◆ Work order:
The lines to extract run from the first line of the material below to the line containing "el servidor o la servidora que desarrolla", both included; leave the pictures behind.

◆ Supplied data:
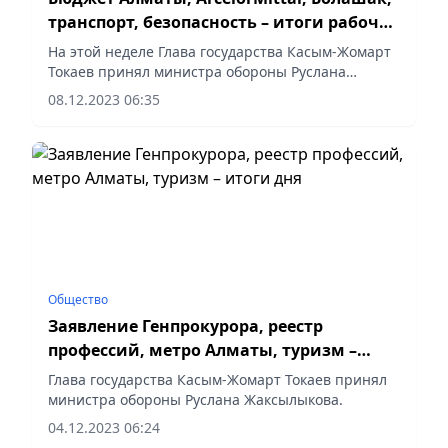
транспорт, безопасность – итоги рабочей
недели
На этой неделе Глава государства Касым-Жомарт
Токаев принял министра обороны Руслана
Жаксылыкова.
08.12.2023 06:35
Общество
Заявление Генпрокурора, реестр
профессий, метро Алматы, туризм –
итоги дня
Глава государства Касым-Жомарт Токаев принял
министра обороны Руслана Жаксылыкова.
04.12.2023 06:24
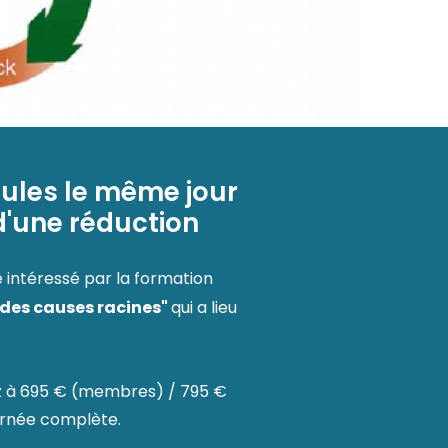
ules le même jour
 d'une réduction
 intéressé par la formation
 des causes racines"
qui a lieu
z à 695 € (membres) / 795 €
rnée complète.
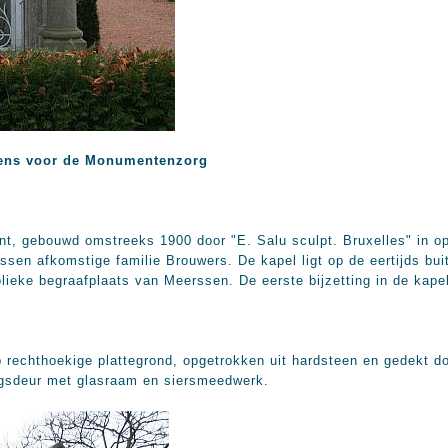
iens voor de Monumentenzorg
t, gebouwd omstreeks 1900 door "E. Salu sculpt. Bruxelles" in o
ssen afkomstige familie Brouwers. De kapel ligt op de eertijds b
eke begraafplaats van Meerssen. De eerste bijzetting in de kapel
 rechthoekige plattegrond, opgetrokken uit hardsteen en gedekt d
angsdeur met glasraam en siersmeedwerk.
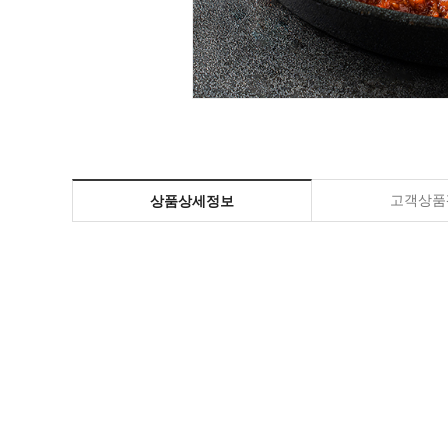
고객상품평
상품상세정보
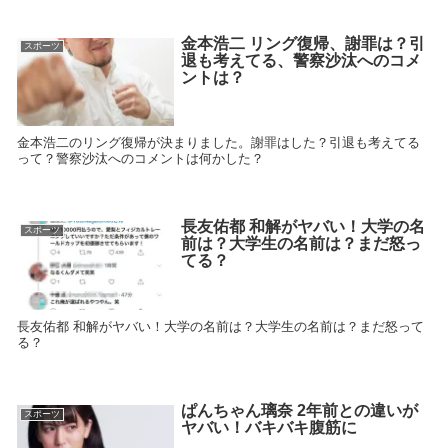
金本浩二 リング復帰、謝罪は？引
スポーツ
退も考えてる、警察沙汰へのコメ
ントは？
金本浩二のリング復帰が決まりました。謝罪はした？引退も考えてる
って？警察沙汰へのコメントは何かした？
長友佑都 和解がヤバい！大学の名
スポーツ
前は？大学生の名前は？まだ怒っ
てる？
長友佑都 和解がヤバい！大学の名前は？大学生の名前は？まだ怒って
る？
ぱんちゃん璃奈 2年前との違いが
スポーツ
ヤバい！バキバキ腹筋に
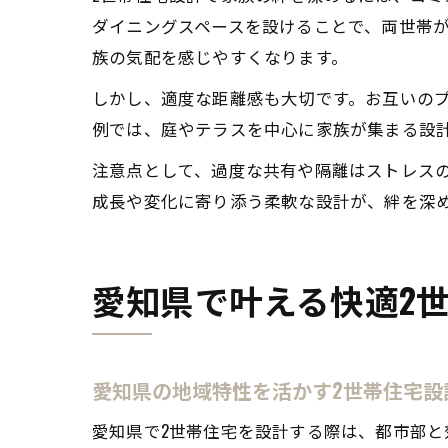
ダイニングスペースを設けることで、両世帯
族の気配を感じやすくなります。
しかし、適度な距離感も大切です。お互いの
例では、庭やテラスを中心に家族が集まる設
注意点として、過度な共有や隔離はストレス
成長や変化に寄り添う柔軟な設計が、絆を深め
愛知県で叶える快適2
愛知県の地域特性を活かす2世帯住宅設
愛知県で2世帯住宅を設計する際は、都市部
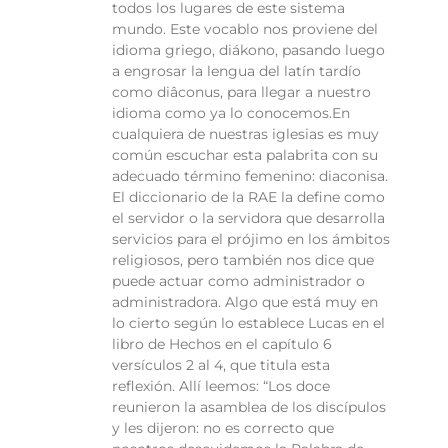
todos los lugares de este sistema
mundo. Este vocablo nos proviene del
idioma griego, diákono, pasando luego
a engrosar la lengua del latín tardío
como diâconus, para llegar a nuestro
idioma como ya lo conocemos.En
cualquiera de nuestras iglesias es muy
común escuchar esta palabrita con su
adecuado término femenino: diaconisa.
El diccionario de la RAE la define como
el servidor o la servidora que desarrolla
servicios para el prójimo en los ámbitos
religiosos, pero también nos dice que
puede actuar como administrador o
administradora. Algo que está muy en
lo cierto según lo establece Lucas en el
libro de Hechos en el capítulo 6
versículos 2 al 4, que titula esta
reflexión. Allí leemos: “Los doce
reunieron la asamblea de los discípulos
y les dijeron: no es correcto que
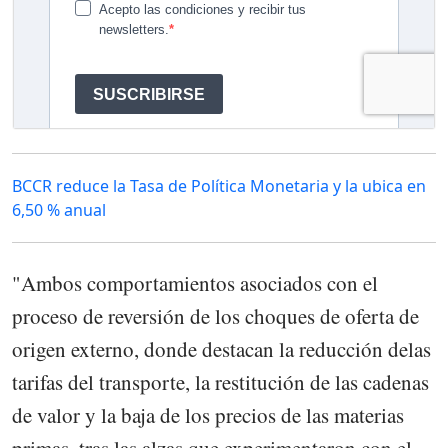
BCCR reduce la Tasa de Política Monetaria y la ubica en
6,50 % anual
"Ambos comportamientos asociados con el
proceso de reversión de los choques de oferta de
origen externo, donde destacan la reducción delas
tarifas del transporte, la restitución de las cadenas
de valor y la baja de los precios de las materias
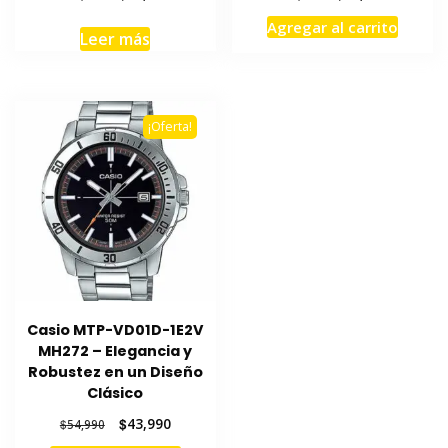
precio
precio
precio
precio
Agregar al carrito
original
actual
original
actual
Leer más
era:
es:
era:
es:
$54,990.
$43,990.
$54,990.
$43,990.
¡Oferta!
Casio MTP-VD01D-1E2V
MH272 – Elegancia y
Robustez en un Diseño
Clásico
El
El
$
43,990
$
54,990
precio
precio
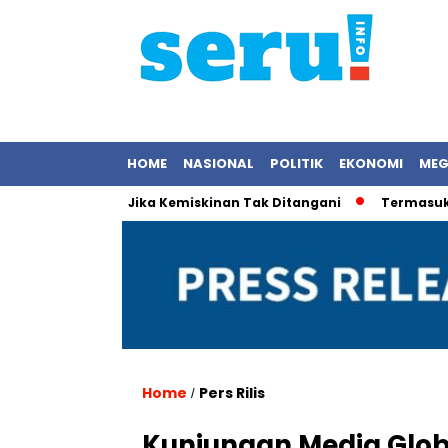
HOME
NASIONAL
POLITIK
EKONOMI
MEG
 Bermakna Jika Kemiskinan Tak Ditangani
Termasuk Kapolda
Home
Pers Rilis
/
Kunjungan Media Glob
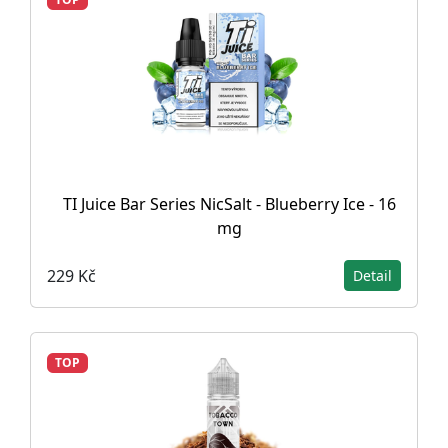
TI Juice Bar Series NicSalt - Blueberry Ice - 16
mg
229 Kč
Detail
TOP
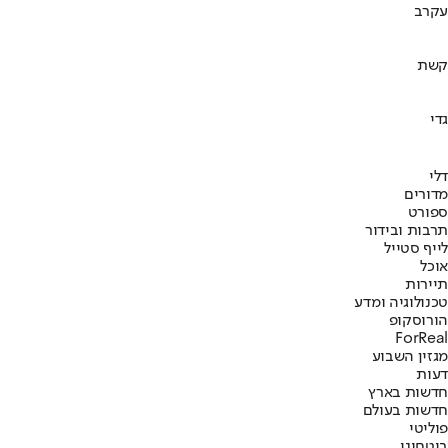
עקרב
קשת
גדי
דלי
מדורים
ספורט
תרבות ובידור
לייף סטייל
אוכל
תיירות
טכנולוגיה ומדע
הורוסקופ
ForReal
מגזין השבוע
דעות
חדשות בארץ
חדשות בעולם
פוליטי
ביטחוני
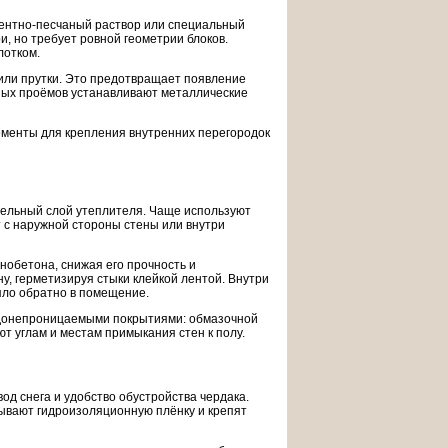
ементно-песчаный раствор или специальный
, но требует ровной геометрии блоков.
лотком.
или прутки. Это предотвращает появление
рных проёмов устанавливают металлические
ементы для крепления внутренних перегородок
тельный слой утеплителя. Чаще используют
 с наружной стороны стены или внутри
енобетона, снижая его прочность и
, герметизируя стыки клейкой лентой. Внутри
ло обратно в помещение.
одонепроницаемыми покрытиями: обмазочной
т углам и местам примыкания стен к полу.
од снега и удобство обустройства чердака.
ывают гидроизоляционную плёнку и крепят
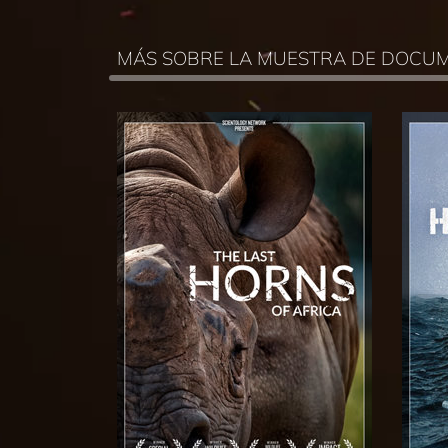
MÁS SOBRE LA MUESTRA DE DOCU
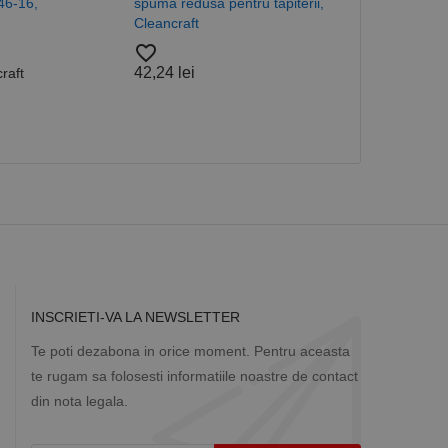
46-16,
spuma redusa pentru tapiterii,
favorite_border
 despre vizitatori,
Cleancraft
Brands:
Clean
favorite_border
a starea sesiunii.
38,74 lei
42,24 lei
raft
INSCRIETI-VA LA NEWSLETTER
Te poti dezabona in orice moment. Pentru aceasta
te rugam sa folosesti informatiile noastre de contact
din nota legala.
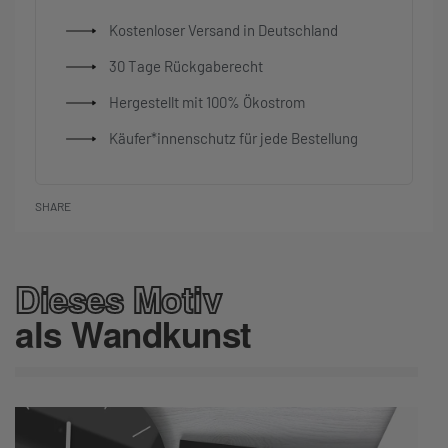
Kostenloser Versand in Deutschland
30 Tage Rückgaberecht
Hergestellt mit 100% Ökostrom
Käufer*innenschutz für jede Bestellung
SHARE
Dieses Motiv
als Wandkunst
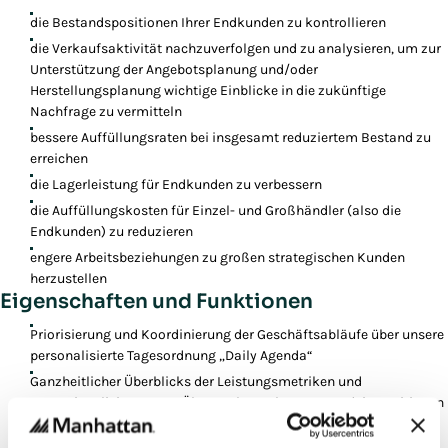
die Bestandspositionen Ihrer Endkunden zu kontrollieren
die Verkaufsaktivität nachzuverfolgen und zu analysieren, um zur
Unterstützung der Angebotsplanung und/oder
Herstellungsplanung wichtige Einblicke in die zukünftige
Nachfrage zu vermitteln
bessere Auffüllungsraten bei insgesamt reduziertem Bestand zu
erreichen
die Lagerleistung für Endkunden zu verbessern
die Auffüllungskosten für Einzel- und Großhändler (also die
Endkunden) zu reduzieren
engere Arbeitsbeziehungen zu großen strategischen Kunden
herzustellen
Eigenschaften und Funktionen
Priorisierung und Koordinierung der Geschäftsabläufe über unsere
personalisierte Tagesordnung „Daily Agenda“
Ganzheitlicher Überblicks der Leistungsmetriken und
Datenvisualisierung zur Überwachung Ihrer Bestandsinvestitionen
Personalisierung Ihrer Lagerauffüllung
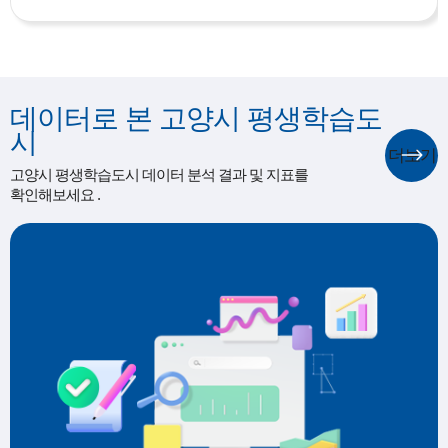
데이터로 본 고양시 평생학습도
시
더보기
고양시 평생학습도시 데이터 분석 결과 및 지표를
확인해보세요 .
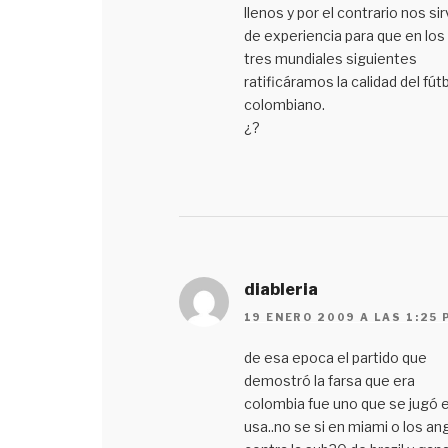
llenos y por el contrario nos sir
de experiencia para que en los
tres mundiales siguientes
ratificáramos la calidad del fút
colombiano.
¿?
diableria
19 ENERO 2009 A LAS 1:25 
de esa epoca el partido que
demostró la farsa que era
colombia fue uno que se jugó 
usa..no se si en miami o los an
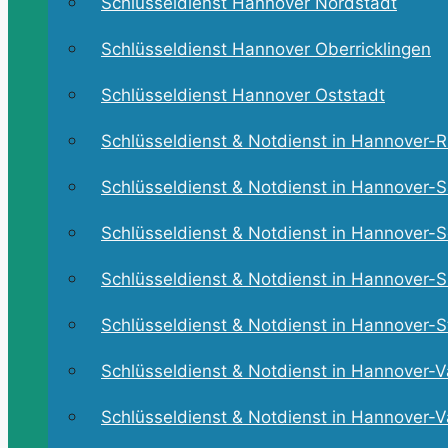
Schlüsseldienst Hannover Nordstadt
Schlüsseldienst Hannover Oberricklingen
Schlüsseldienst Hannover Oststadt
Schlüsseldienst & Notdienst in Hannover-Ri
Schlüsseldienst & Notdienst in Hannover-S
Schlüsseldienst & Notdienst in Hannover-Se
Schlüsseldienst & Notdienst in Hannover-Sü
Schlüsseldienst & Notdienst in Hannover-St
Schlüsseldienst & Notdienst in Hannover-V
Schlüsseldienst & Notdienst in Hannover-V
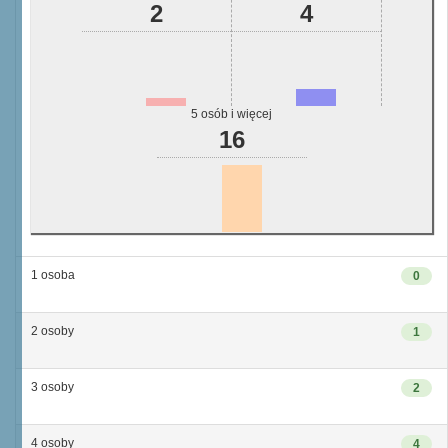
2
4
5 osób i więcej
16
1 osoba
0
2 osoby
1
3 osoby
2
4 osoby
4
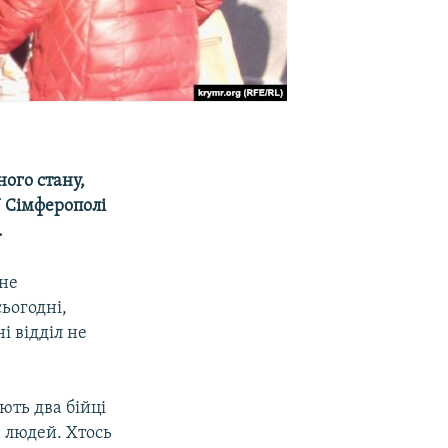
ого стану,
У Сімферополі
.
 не
сьогодні,
і відділ не
ють два бійці
 людей. Хтось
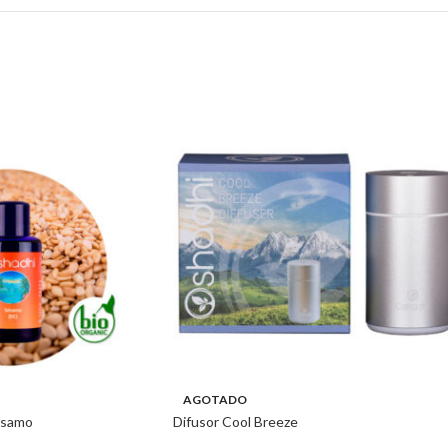
AGOTADO
ésamo
Difusor Cool Breeze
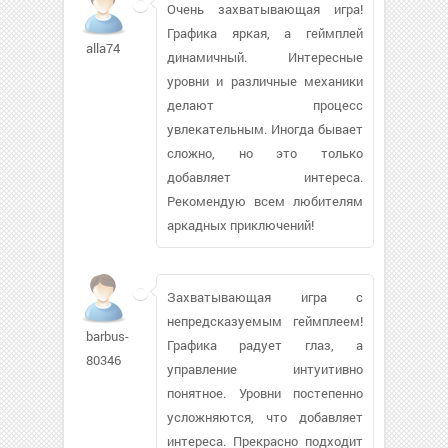
Очень захватывающая игра!
Графика яркая, а геймплей
alla74
динамичный. Интересные
уровни и различные механики
делают процесс
увлекательным. Иногда бывает
сложно, но это только
добавляет интереса.
Рекомендую всем любителям
аркадных приключений!
Захватывающая игра с
непредсказуемым геймплеем!
barbus-
Графика радует глаз, а
80346
управление интуитивно
понятное. Уровни постепенно
усложняются, что добавляет
интереса. Прекрасно подходит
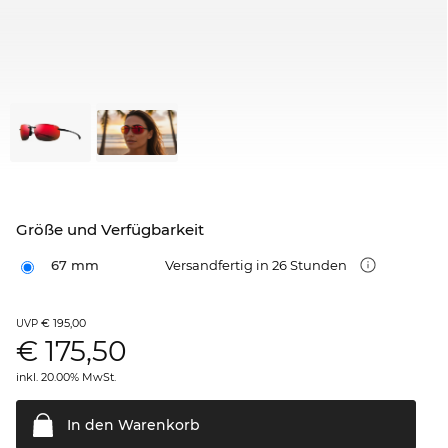
Größe und Verfügbarkeit
67 mm
Versandfertig in 26 Stunden
€ 195,00
UVP
€
175,50
inkl. 20.00% MwSt.
In den
Warenkorb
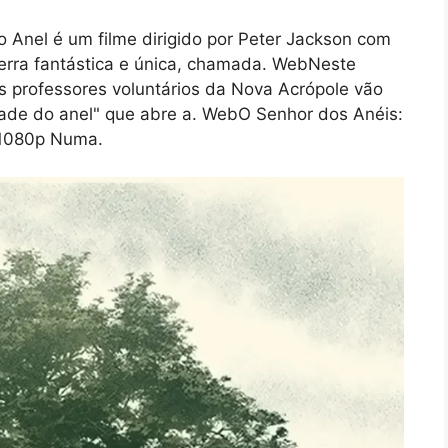
Anel é um filme dirigido por Peter Jackson com
terra fantástica e única, chamada. WebNeste
s professores voluntários da Nova Acrópole vão
iedade do anel" que abre a. WebO Senhor dos Anéis:
 1080p Numa.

◆ Solved problem:
транспорт, безопасность – итоги рабочей
недели
На этой неделе Глава государства Касым-Жомарт
Токаев принял министра обороны Руслана
Жаксылыкова.
08.12.2023 06:35
Общество
Заявление Генпрокурора, реестр
профессий, метро Алматы, туризм –
итоги дня
Глава государства Касым-Жомарт Токаев принял
министра обороны Руслана Жаксылыкова.
04.12.2023 06:24
ules le même jour
 d'une réduction
 intéressé par la formation
 des causes racines"
qui a lieu
z à 695 € (membres) / 795 €
rnée complète.
iens voor de Monumentenzorg
t, gebouwd omstreeks 1900 door "E. Salu sculpt. Bruxelles" in o
ssen afkomstige familie Brouwers. De kapel ligt op de eertijds b
eke begraafplaats van Meerssen. De eerste bijzetting in de kapel
 rechthoekige plattegrond, opgetrokken uit hardsteen en gedekt d
angsdeur met glasraam en siersmeedwerk.
고객상품평
상품상세정보
金本浩二 リング復帰、謝罪は？引
スポーツ
退も考えてる、警察沙汰へのコメ
ントは？
金本浩二のリング復帰が決まりました。謝罪はした？引退も考えてる
って？警察沙汰へのコメントは何かした？
長友佑都 和解がヤバい！大学の名
スポーツ
前は？大学生の名前は？まだ怒っ
てる？
長友佑都 和解がヤバい！大学の名前は？大学生の名前は？まだ怒って
る？
ぱんちゃん璃奈 2年前との違いが
スポーツ
ヤバい！バキバキ腹筋に
ダイニングスペースを設けることで、両世帯
族の気配を感じやすくなります。
しかし、適度な距離感も大切です。お互いの
例では、庭やテラスを中心に家族が集まる設
注意点として、過度な共有や隔離はストレス
成長や変化に寄り添う柔軟な設計が、絆を深め
愛知県で叶える快適2
愛知県の地域特性を活かす2世帯住宅設
愛知県で2世帯住宅を設計する際は、都市部
todos los lugares de este sistema
mundo. Este vocablo nos proviene del
idioma griego, diákono, pasando luego
a engrosar la lengua del latín tardío
como diâconus, para llegar a nuestro
idioma como ya lo conocemos.En
cualquiera de nuestras iglesias es muy
común escuchar esta palabrita con su
adecuado término femenino: diaconisa.
El diccionario de la RAE la define como
el servidor o la servidora que desarrolla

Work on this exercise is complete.